_SOURCE DATA_.
*** Begin section ***
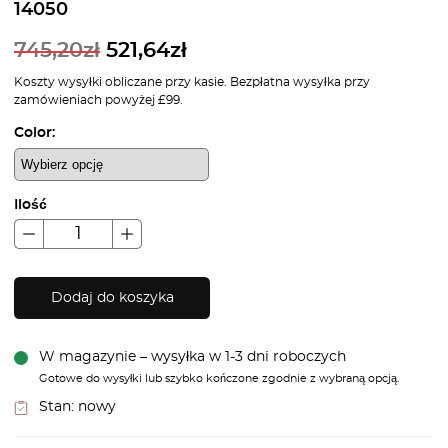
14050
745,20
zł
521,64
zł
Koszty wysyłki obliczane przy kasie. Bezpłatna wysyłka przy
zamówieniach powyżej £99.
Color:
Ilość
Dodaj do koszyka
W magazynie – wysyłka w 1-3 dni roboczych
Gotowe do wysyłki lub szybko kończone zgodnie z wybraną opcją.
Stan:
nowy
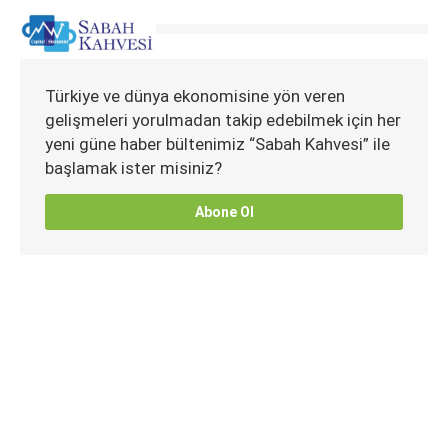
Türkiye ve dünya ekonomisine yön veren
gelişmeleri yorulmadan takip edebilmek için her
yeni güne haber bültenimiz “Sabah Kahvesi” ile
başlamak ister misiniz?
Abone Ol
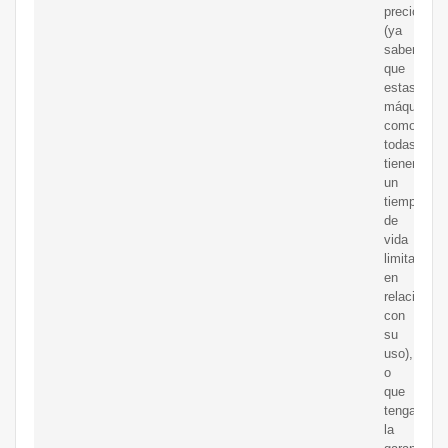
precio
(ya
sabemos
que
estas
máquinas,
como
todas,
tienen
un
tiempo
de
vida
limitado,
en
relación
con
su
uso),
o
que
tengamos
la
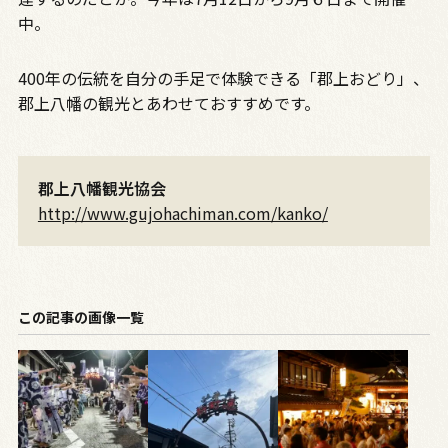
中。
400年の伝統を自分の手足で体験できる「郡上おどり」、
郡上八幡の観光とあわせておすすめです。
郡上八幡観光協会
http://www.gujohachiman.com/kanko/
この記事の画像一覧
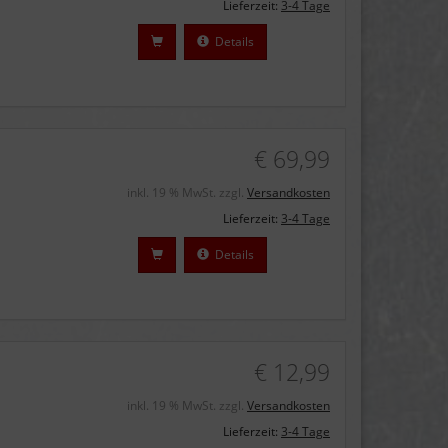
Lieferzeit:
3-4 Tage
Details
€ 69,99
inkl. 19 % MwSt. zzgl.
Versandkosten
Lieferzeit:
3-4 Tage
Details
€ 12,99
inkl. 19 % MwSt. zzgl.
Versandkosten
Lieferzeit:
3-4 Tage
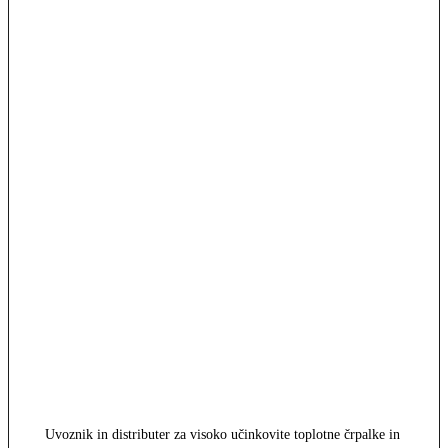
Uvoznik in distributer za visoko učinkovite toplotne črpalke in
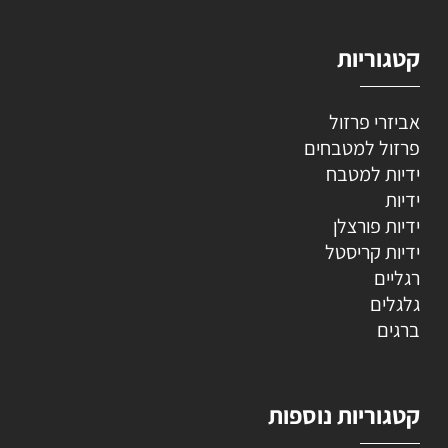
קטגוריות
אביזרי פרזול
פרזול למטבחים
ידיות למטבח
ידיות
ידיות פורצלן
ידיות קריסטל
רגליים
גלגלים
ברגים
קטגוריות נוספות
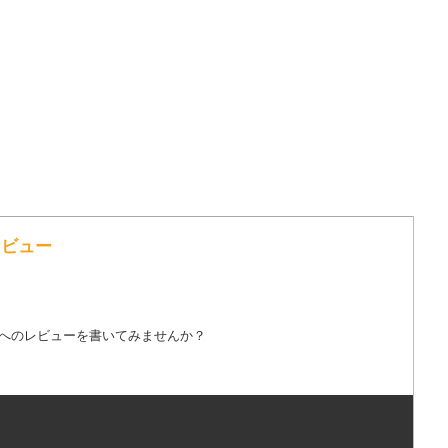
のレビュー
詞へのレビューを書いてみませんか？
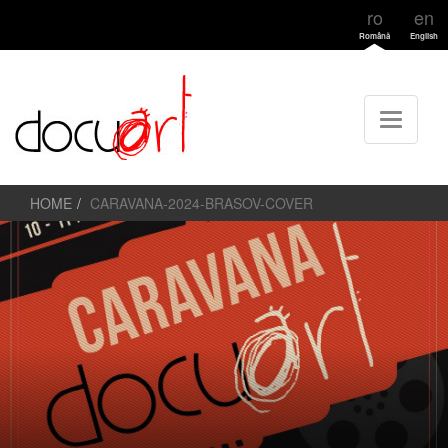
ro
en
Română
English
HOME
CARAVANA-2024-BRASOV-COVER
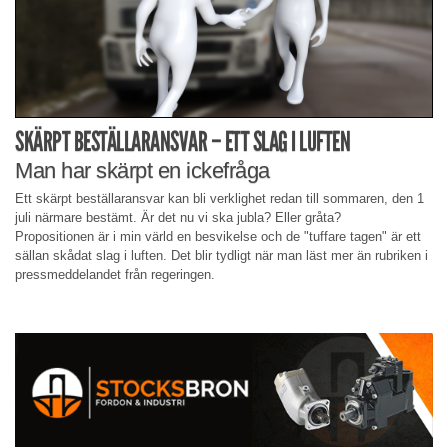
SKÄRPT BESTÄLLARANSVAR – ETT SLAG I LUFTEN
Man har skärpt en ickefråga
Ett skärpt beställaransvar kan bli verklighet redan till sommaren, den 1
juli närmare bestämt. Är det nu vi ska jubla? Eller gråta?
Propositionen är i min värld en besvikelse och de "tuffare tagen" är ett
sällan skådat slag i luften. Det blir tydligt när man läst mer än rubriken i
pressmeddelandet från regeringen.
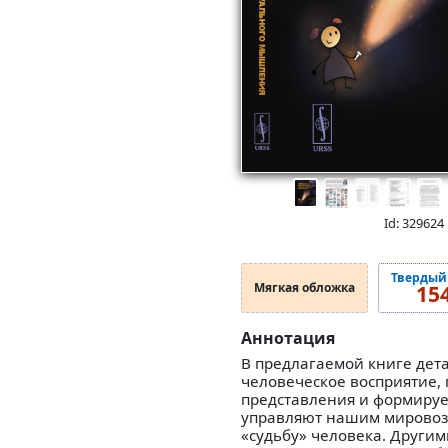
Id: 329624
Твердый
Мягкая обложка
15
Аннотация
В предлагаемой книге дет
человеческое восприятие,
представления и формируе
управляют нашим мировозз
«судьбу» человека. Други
*** End section ***
_WHAT IS BEING ASKED_.
Print all of the data exactly, and do not carry over any pictures.

_RESULT FOR THIS EXERCISE_.
14050
745,20
zł
521,64
zł
Koszty wysyłki obliczane przy kasie. Bezpłatna wysyłka przy
zamówieniach powyżej £99.
Color:
Ilość
Dodaj do koszyka
W magazynie – wysyłka w 1-3 dni roboczych
Gotowe do wysyłki lub szybko kończone zgodnie z wybraną opcją.
Stan:
nowy
Türkiye ve dünya ekonomisine yön veren
gelişmeleri yorulmadan takip edebilmek için her
yeni güne haber bültenimiz “Sabah Kahvesi” ile
başlamak ister misiniz?
Abone Ol
precio
(ya
sabemos
que
estas
máquinas,
como
todas,
tienen
un
tiempo
de
vida
limitado,
en
relación
con
su
uso),
o
que
tengamos
la
中。
400年の伝統を自分の手足で体験できる「郡上おどり」、
郡上八幡の観光とあわせておすすめです。
郡上八幡観光協会
http://www.gujohachiman.com/kanko/
この記事の画像一覧
Lieferzeit:
3-4 Tage
Details
€ 69,99
inkl. 19 % MwSt. zzgl.
Versandkosten
Lieferzeit:
3-4 Tage
Details
€ 12,99
inkl. 19 % MwSt. zzgl.
Versandkosten
Lieferzeit:
3-4 Tage
Uvoznik in distributer za visoko učinkovite toplotne črpalke in
קטגוריות
אביזרי פרזול
פרזול למטבחים
ידיות למטבח
ידיות
ידיות פורצלן
ידיות קריסטל
רגליים
גלגלים
ברגים
קטגוריות נוספות
のレビュー
詞へのレビューを書いてみませんか？
ro
en
Română
English
HOME
CARAVANA-2024-BRASOV-COVER
SKÄRPT BESTÄLLARANSVAR – ETT SLAG I LUFTEN
Man har skärpt en ickefråga
Ett skärpt beställaransvar kan bli verklighet redan till sommaren, den 1
juli närmare bestämt. Är det nu vi ska jubla? Eller gråta?
Propositionen är i min värld en besvikelse och de "tuffare tagen" är ett
sällan skådat slag i luften. Det blir tydligt när man läst mer än rubriken i
pressmeddelandet från regeringen.
Id: 329624
Твердый
Мягкая обложка
15
Аннотация
В предлагаемой книге дет
человеческое восприятие,
представления и формируе
управляют нашим мировозз
«судьбу» человека. Други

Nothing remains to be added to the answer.